You Can Count on Me is about orphaned siblings, now all grown up. The sister, because she is the elder and so it is natural, nurtured the brother like a parent, but wasn’t able to do it well enough. Why? Because she’s a child herself. When young the sister is described as “wild”, the more mischievous one. Alas, parenting sobers you.
Also read: Interview I Why Tovino Thomas did not want to do Malayalam blockbuster film 2018
The grown sister, portrayed by Linney, is a placid person. The sibling who has to grow too soon is a familiar, effective trope, as it is rife ground for the human drama of conflict between one’s sense of self and the simultaneous ego death of selfless caring. What’s Eating Gilbert Grape (1993), the movie and its title, capture the theme expertly: caring for a mentally challenged sibling is “eating” at the elder brother’s sanity. In essaying co-dependence and semi-parenting traits among siblings, Glass Castle (2017) also comes close.

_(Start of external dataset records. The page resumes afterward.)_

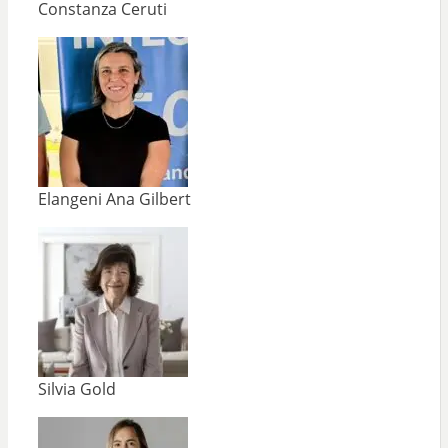
Constanza Ceruti
Elangeni Ana Gilbert
Silvia Gold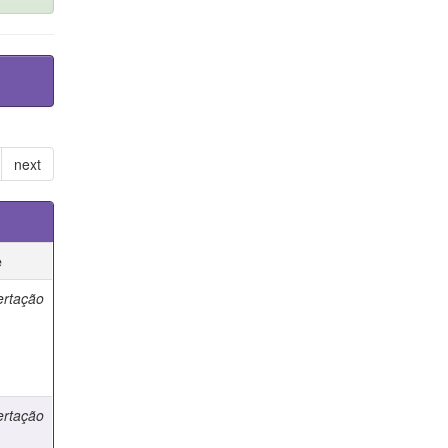
next
e
ertação
ertação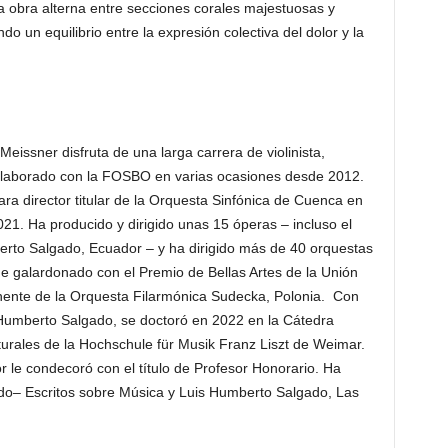
la obra alterna entre secciones corales majestuosas y
 un equilibrio entre la expresión colectiva del dolor y la
Meissner disfruta de una larga carrera de violinista,
 colaborado con la FOSBO en varias ocasiones desde 2012.
ra director titular de la Orquesta Sinfónica de Cuenca en
21. Ha producido y dirigido unas 15 óperas – incluso el
erto Salgado, Ecuador – y ha dirigido más de 40 orquestas
e galardonado con el Premio de Bellas Artes de la Unión
nente de la Orquesta Filarmónica Sudecka, Polonia. Con
s Humberto Salgado, se doctoró en 2022 en la Cátedra
rales de la Hochschule für Musik Franz Liszt de Weimar.
 le condecoró con el título de Profesor Honorario. Ha
ado– Escritos sobre Música y Luis Humberto Salgado, Las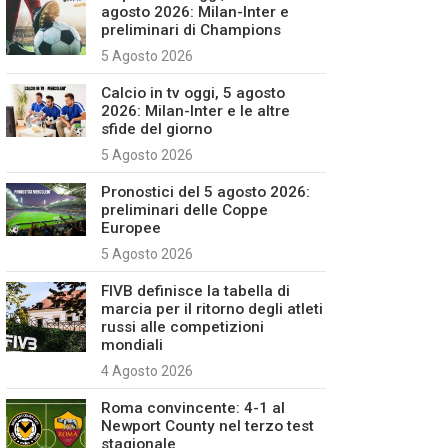
agosto 2026: Milan-Inter e
preliminari di Champions
5 Agosto 2026
Calcio in tv oggi, 5 agosto
2026: Milan-Inter e le altre
sfide del giorno
5 Agosto 2026
Pronostici del 5 agosto 2026:
preliminari delle Coppe
Europee
5 Agosto 2026
FIVB definisce la tabella di
marcia per il ritorno degli atleti
russi alle competizioni
mondiali
4 Agosto 2026
Roma convincente: 4-1 al
Newport County nel terzo test
stagionale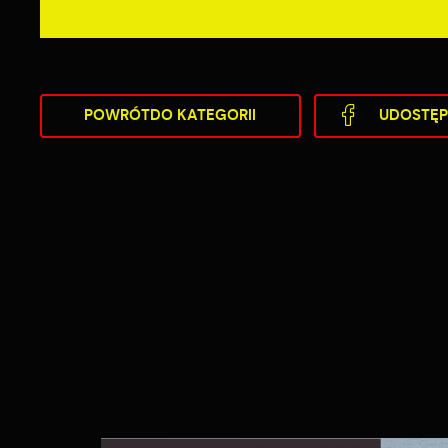
POWRÓT
DO KATEGORII
UDOSTĘP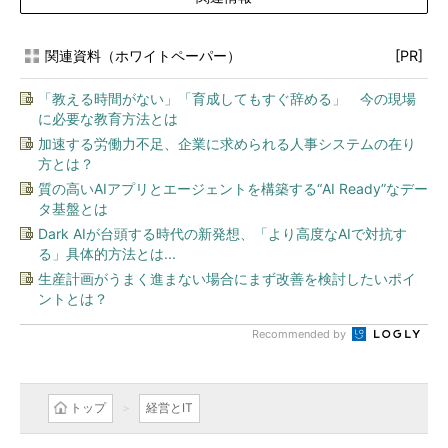
関連資料（ホワイトペーパー）
[PR]
「教える時間がない」「育成してもすぐ辞める」 今の現場
に必要な教育方法とは
加速する労働力不足、企業に求められる人事システムの在り
方とは？
質の高いAIアプリとエージェントを構築する“AI Ready”なデー
タ基盤とは
Dark AIが台頭する時代の新発想、「より高度なAIで対抗す
る」具体的方法とは...
生産計画がうまく進まない場合にまず改善を検討したいポイ
ントとは？
Recommended by
トップ
経営とIT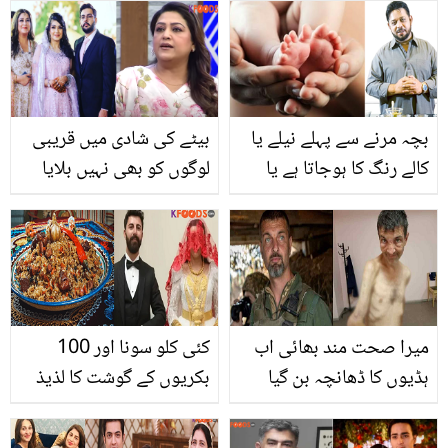
پالش کروانے کا خرچہ
آپ کو دس سال مزید جوان
بچائیں اور 500 روپے میں
پورا فرنیچر خود چمکائیں
بچہ مرنے سے پہلے نیلے یا
بیٹے کی شادی میں قریبی
کالے رنگ کا ہوجاتا ہے یا
لوگوں کو بھی نہیں بلایا
پیدا ہونے سے پہلے یا کچھ
کیوں کہ.. فضیلہ قیصر نے
گھنٹوں بعد مرجاتا ہے، یہ
بڑے بیٹے کی شادی
کون سی بیماری ہے اور اس
خاموشی سے کرنے کی وجہ
کا علاج کیا ہے؟ ڈاکٹر
بتا دی
عیسٰی کا نسخہ
میرا صحت مند بھائی اب
کئی کلو سونا اور 100
ہڈیوں کا ڈھانچہ بن گیا
بکریوں کے گوشت کا لذیذ
ہے۔۔ روسی قید میں جانے
کھانا..اس عالیشان شادی پر
والے بدنصیب یوکرینی
لوگ تنقید کیوں کرنے لگے؟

The two meet again. Years have gone by. The sister is breaking away. Lonergan avoids the cliched rhetoric of parents-as-real-people to focus on the hometown as a character. The original geographical bounds of one’s life, now constricting. Especially in more homogenous communities — think smaller towns, kasbas, and hamlets. A constant source of shame and knowing nods. Hat tips to one’s embarrassing skirmishes.
The movie ends with the brother leaving on a bus, never to come back again. Linney’s character cries at this delayed end of childhood, and she realizes she is to now take stabs at improving her life on her own with nobody else to show her the ropes. The siblings had so far parented each other in their own little ways, but there’s an end to that.